The scholarship program has grown quickly over the last dozen or so years, so much so that it became necessary to purchase a computer program called STARS (Stars Online?). Unfortunately, employing STARS has been a case of fitting a “square peg into a round hole.” One difficulty evidently concerns entry of faculty letters of recommendation into the system.
That was bad enough. Then, very recently, it came to light that IVC’s scholarship system is possibly out of compliance with state and federal standards—specifically with regard to awarding scholarships to “protected classes.” The college received an 18-page legal opinion that lays out the issues.

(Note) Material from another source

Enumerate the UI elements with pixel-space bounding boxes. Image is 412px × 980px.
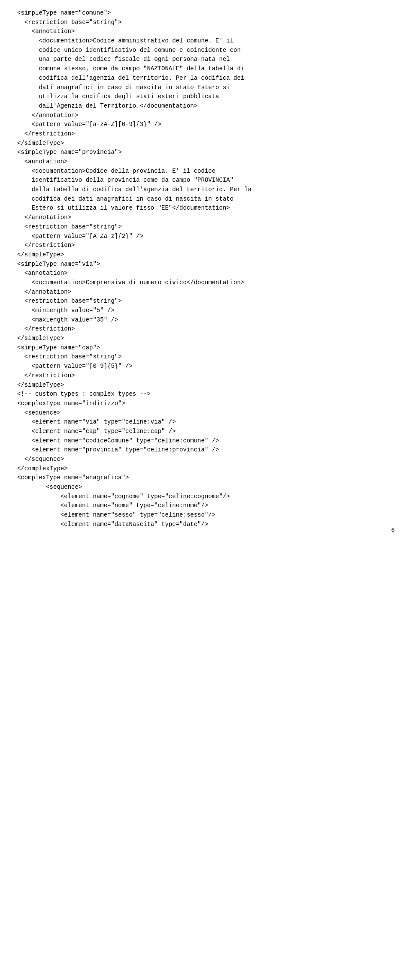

That was in early February (the district had received the opinion in December). The letter’s arrival sparked a mad scramble to tweak the computer program, yielding some recent snafus.
Nevertheless, we seem to have cobbled together a fix that allows us to move forward for now.
During yesterday’s Senate discussion, I questioned the purported “objectivity” of the process’s approach to the student essay, given that there is no mechanism for determining the accuracy of its “content.” (I also questioned whether essays can be read without regard to “style.”) My colleague, Melanie, also questioned the “content, not style” provision, noting that some students’ poor writing skills prevent them from adequately conveying their points. Others noted the difficulty of writing letters of recommendation without reference to the student’s sex (and other protected categories). Biologists at the meeting noted that they have received very few requests for letters from students this year.
Recognizing legal constraints, I nevertheless questioned the adequacy of such an approach. Some, during discussion, noted that faculty letters can compensate for inadequacies in student essays—e.g., stating relevant facts that students might fail to recognize as important.
In the end, a member of the cabinet motioned to assemble a task force (housed under the Academic Affairs committee) to overhaul the entire process. The senate supported the motion unanimously.
That, I think, is a good outcome.
Naturally, the product of that overhaul will come too late to apply to this year’s process. (I wish to thank Melanie H, whose notes formed the basis of some of the above.)